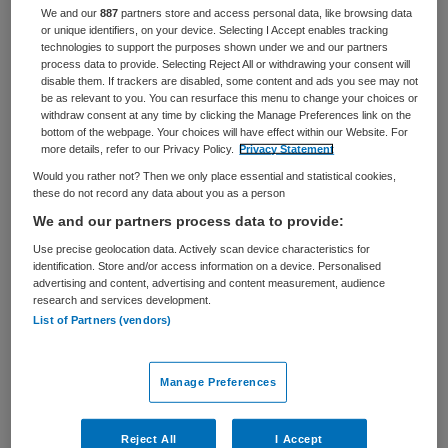
We and our
887
partners store and access personal data, like browsing data
or unique identifiers, on your device. Selecting I Accept enables tracking
BRANCHE
AANSTELLING
technologies to support the purposes shown under we and our partners
Zelfstandige kliniek
Niet nader bepaald
process data to provide. Selecting Reject All or withdrawing your consent will
disable them. If trackers are disabled, some content and ads you see may not
PLAATSINGSDATUM
NIVEAU
be as relevant to you. You can resurface this menu to change your choices or
16 juni 2025
WO
withdraw consent at any time by clicking the Manage Preferences link on the
bottom of the webpage. Your choices will have effect within our Website. For
more details, refer to our Privacy Policy.
Privacy Statement
ERVARING
DIENSTVERBAND
Niet nader bepaald
Fulltime
Would you rather not? Then we only place essential and statistical cookies,
these do not record any data about you as a person
We and our partners process data to provide:
Vacature niet beschikbaar
Use precise geolocation data. Actively scan device characteristics for
identification. Store and/or access information on a device. Personalised
Deze vacature Manager Zorg bij Parnassia Groep is niet
advertising and content, advertising and content measurement, audience
meer actueel. Hieronder staan enkele vergelijkbare
research and services development.
List of Partners (vendors)
vacatures die voor u wellicht interessant zijn.
Manage Preferences
Reject All
I Accept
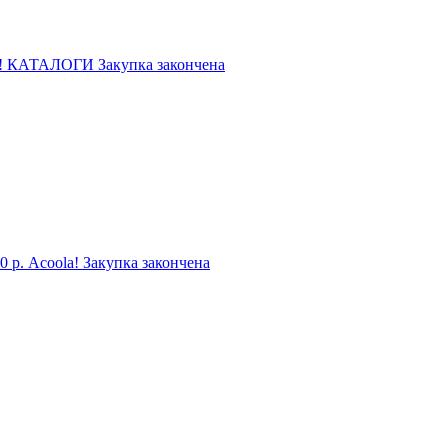
ы! КАТАЛОГИ Закупка закончена
. Acoоlа! Закупка закончена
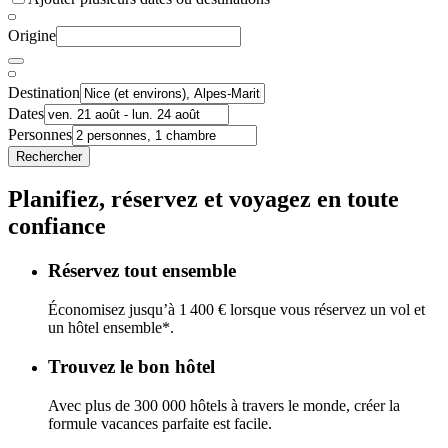
Origine
Destination
Dates
Personnes
Rechercher
Planifiez, réservez et voyagez en toute
confiance
Réservez tout ensemble
Économisez jusqu’à 1 400 € lorsque vous réservez un vol et
un hôtel ensemble*.
Trouvez le bon hôtel
Avec plus de 300 000 hôtels à travers le monde, créer la
formule vacances parfaite est facile.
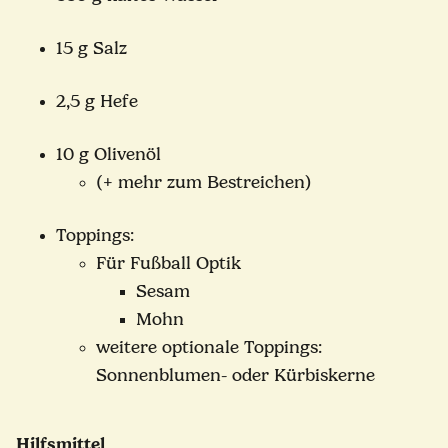
15 g Salz
2,5 g Hefe
10 g Olivenöl
(+ mehr zum Bestreichen)
Toppings:
Für Fußball Optik
Sesam
Mohn
weitere optionale Toppings:
Sonnenblumen- oder Kürbiskerne
Hilfsmittel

*WORK TO COMPLETE*: Scan the material above. Copy each line where "Закупка" occurs.

*EXERCISE OUTPUT*:
ы! КАТАЛОГИ Закупка закончена
. Acoоlа! Закупка закончена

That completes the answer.